→ Description of the task: Could you filter the data below down to the lines that hold the word "Leinewelle"?

(Saved data entries)
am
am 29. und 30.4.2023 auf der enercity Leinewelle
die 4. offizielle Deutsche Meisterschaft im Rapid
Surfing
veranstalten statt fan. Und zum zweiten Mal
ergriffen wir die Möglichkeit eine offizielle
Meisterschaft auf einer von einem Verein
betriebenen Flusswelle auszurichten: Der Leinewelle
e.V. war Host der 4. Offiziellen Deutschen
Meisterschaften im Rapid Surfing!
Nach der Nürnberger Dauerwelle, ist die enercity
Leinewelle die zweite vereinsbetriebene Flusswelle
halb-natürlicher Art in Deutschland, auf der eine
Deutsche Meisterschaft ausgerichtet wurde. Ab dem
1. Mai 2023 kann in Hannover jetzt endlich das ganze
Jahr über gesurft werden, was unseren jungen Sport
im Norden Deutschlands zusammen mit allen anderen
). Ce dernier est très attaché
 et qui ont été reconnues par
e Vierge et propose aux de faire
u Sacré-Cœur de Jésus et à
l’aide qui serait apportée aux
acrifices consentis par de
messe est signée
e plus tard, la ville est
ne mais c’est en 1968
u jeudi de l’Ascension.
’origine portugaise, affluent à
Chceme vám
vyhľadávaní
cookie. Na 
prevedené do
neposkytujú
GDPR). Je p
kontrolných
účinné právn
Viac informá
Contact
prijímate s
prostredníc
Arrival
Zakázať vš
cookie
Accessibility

==

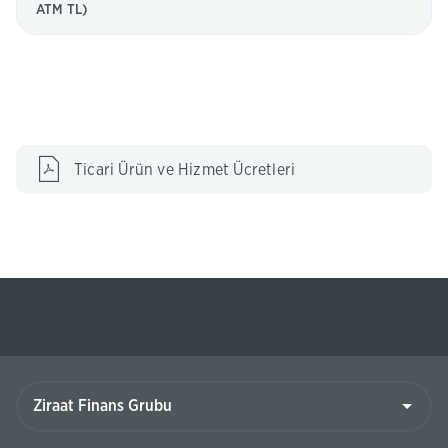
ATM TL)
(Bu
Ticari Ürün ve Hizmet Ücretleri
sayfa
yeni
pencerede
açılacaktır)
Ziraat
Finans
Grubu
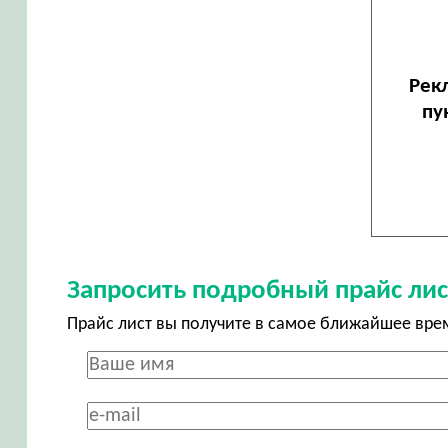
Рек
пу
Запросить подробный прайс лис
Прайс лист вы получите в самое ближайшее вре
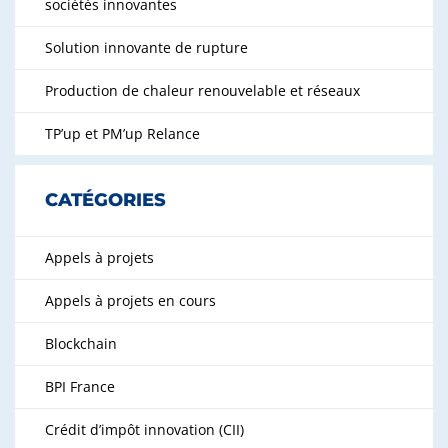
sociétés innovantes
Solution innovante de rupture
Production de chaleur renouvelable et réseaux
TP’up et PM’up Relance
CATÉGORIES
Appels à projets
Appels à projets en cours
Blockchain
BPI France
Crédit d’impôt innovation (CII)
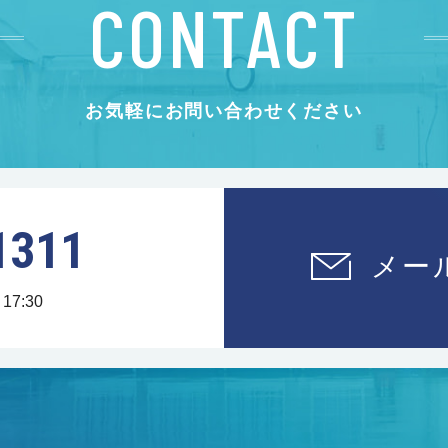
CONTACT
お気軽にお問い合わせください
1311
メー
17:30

→ Answer box:
am 29. und 30.4.2023 auf der enercity Leinewelle
betriebenen Flusswelle auszurichten: Der Leinewelle
Leinewelle die zweite vereinsbetriebene Flusswelle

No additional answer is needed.